Hi sueds, thanks for the questions. You do understand correctly: ContentTracker allows you to micro-manage your content, but it will not provide any faster loading than the default ContentManager.
It overrides ContentManager's protected ReadAsset<T> method which will get called every time an asset is read from disk. This means that when you call Load<Model>(...), the ContentTracker knows that your Model references various Texture and Effect
objects (because internally ReadAsset is called on them) and allows you to interrogate these relationships. It also needs this information to provide the individual content item removal feature: For example, when you remove Model A, it will only remove it's
textures and effects if they are not referenced by any other models. This is called reference counting.
As for the threaded loading feature, this is not unique to ContentTracker. Many games will use ContentManager to load their content on a seperate thread. The real feature is when you combine it with individual content removal. The idea (as shown in the demo)
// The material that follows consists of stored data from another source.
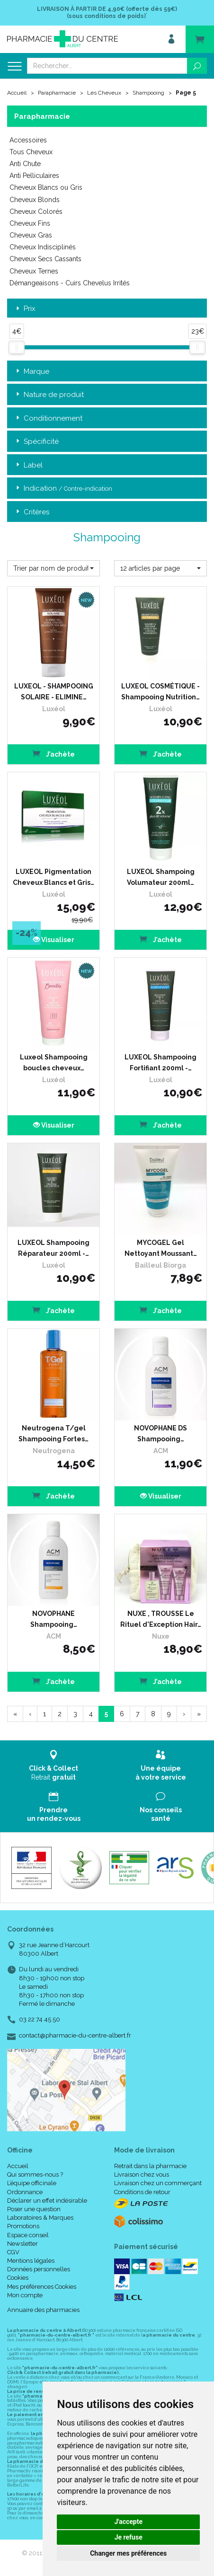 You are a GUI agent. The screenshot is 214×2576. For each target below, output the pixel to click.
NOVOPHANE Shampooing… (53, 1619)
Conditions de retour (142, 2192)
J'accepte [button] (128, 2521)
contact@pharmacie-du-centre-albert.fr (75, 2035)
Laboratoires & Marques (40, 2217)
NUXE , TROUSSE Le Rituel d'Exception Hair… (160, 1619)
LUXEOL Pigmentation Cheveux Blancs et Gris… (53, 877)
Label (28, 465)
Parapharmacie (57, 92)
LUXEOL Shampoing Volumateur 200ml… (161, 877)
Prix (25, 309)
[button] (53, 568)
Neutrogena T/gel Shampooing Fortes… (53, 1433)
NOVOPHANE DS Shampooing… (160, 1433)
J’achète (53, 753)
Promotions (23, 2226)
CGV (13, 2252)
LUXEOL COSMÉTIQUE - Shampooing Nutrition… (160, 691)
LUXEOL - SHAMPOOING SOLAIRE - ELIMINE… (53, 691)
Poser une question (34, 2209)
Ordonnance (25, 2192)
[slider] (17, 347)
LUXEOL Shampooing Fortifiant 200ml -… (160, 1062)
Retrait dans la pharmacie (150, 2166)
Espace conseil (28, 2235)
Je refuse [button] (129, 2537)
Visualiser (53, 940)
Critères (31, 512)
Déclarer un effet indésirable (47, 2200)
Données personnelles (38, 2269)
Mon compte (25, 2295)
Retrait (53, 1765)
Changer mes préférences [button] (128, 2553)
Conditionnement (48, 418)
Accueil (17, 92)
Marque (31, 372)
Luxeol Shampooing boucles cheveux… (54, 1062)
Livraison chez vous (141, 2174)
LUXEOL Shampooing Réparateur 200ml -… (53, 1248)
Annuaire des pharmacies (43, 2309)
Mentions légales (30, 2260)
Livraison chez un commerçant (158, 2183)
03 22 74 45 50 (39, 2019)
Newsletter (22, 2243)
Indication (63, 489)
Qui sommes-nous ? (35, 2174)
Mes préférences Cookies (41, 2286)
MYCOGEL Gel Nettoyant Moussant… (161, 1248)
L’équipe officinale (31, 2183)
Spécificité (36, 442)
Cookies (17, 2277)
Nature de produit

is that you can have a world that continuously streams it's content from disk, whilst also continuosly removing content that is no longer needed. To get the same effect with ContentManager, you'd need to wrap each world chunk in it's own ContentManager and
call Unload() to remove it, but this would also mean that any world chunks could not share their assets - if they wanted the same texture they'd have to each have a copy in memory.
ContentTracker does lend itself for use in an editor (on windows), not so much because of the threaded loading but because of the individual asset removal, and another feature: Source Asset Loading. On windows, this allows you to bypass the XNB files altogether
and directly read X file models, Xml files and Textures from disk.
If you want to read more about the internal workings of ContentTracker, the article on ziggyware is the best bet (http://www.ziggyware.com/readarticle.php?article_id=231).
Feel free to ask any more questions you have about ContentTracker.